LEO: Yeah, that’s not good.

STEVE: So not good news over on the Dropbox side.

LEO: You know, there are alternatives. LaCie has a similar service to Dropbox that’s Java based. I don’t know if it’s more secure. But I think maybe it’s time to look and see what the other alter- I love Dropbox. And I hope they respond to this by making it more secure. That would make everybody happy.

STEVE: I think they can. I mean, one would imagine they will because it’s so trivial. I mean, all they have to do is listen to this podcast for a while.

LEO: Right, and add some encryption features. The other one to look at, I’ll take a look at, is from LaCie, it’s called Wuala. Randal Schwartz told me about it. It’s Wuala.com. Very similar to Dropbox. I’ll look and see if they say, when they say all files get encrypted – see, that’s the thing, is “get encrypted.” Well, what does that mean? Where, is the question.

STEVE: Yeah, exactly. And that’s just it. Unless there is a full security analysis available of how it works and what it does, you just can’t trust it.
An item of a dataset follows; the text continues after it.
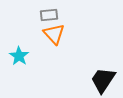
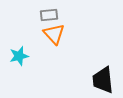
cyan star: rotated 24 degrees clockwise
black trapezoid: rotated 40 degrees counterclockwise
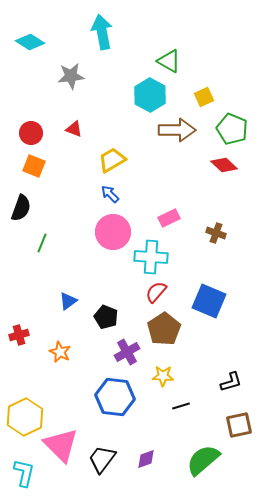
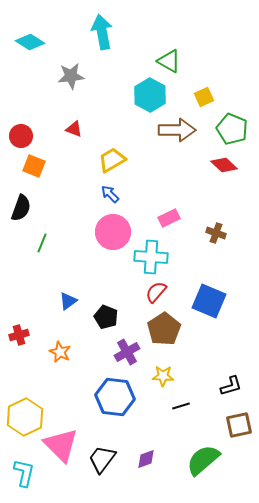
red circle: moved 10 px left, 3 px down
black L-shape: moved 4 px down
LEO: Here’s what Wuala says. It says all files are directly encrypted on your desktop. Your password never leaves your computer. Not even we as a provider can access your files or your password.

STEVE: Well, that’s all good sounding.

LEO: That’s what you want – validated, of course.

STEVE: Yeah.

LEO: I’m going to take a look at them. Randal Schwartz recommended them. He likes them a lot, so I’m going to take a look at them as an alternative to Dropbox.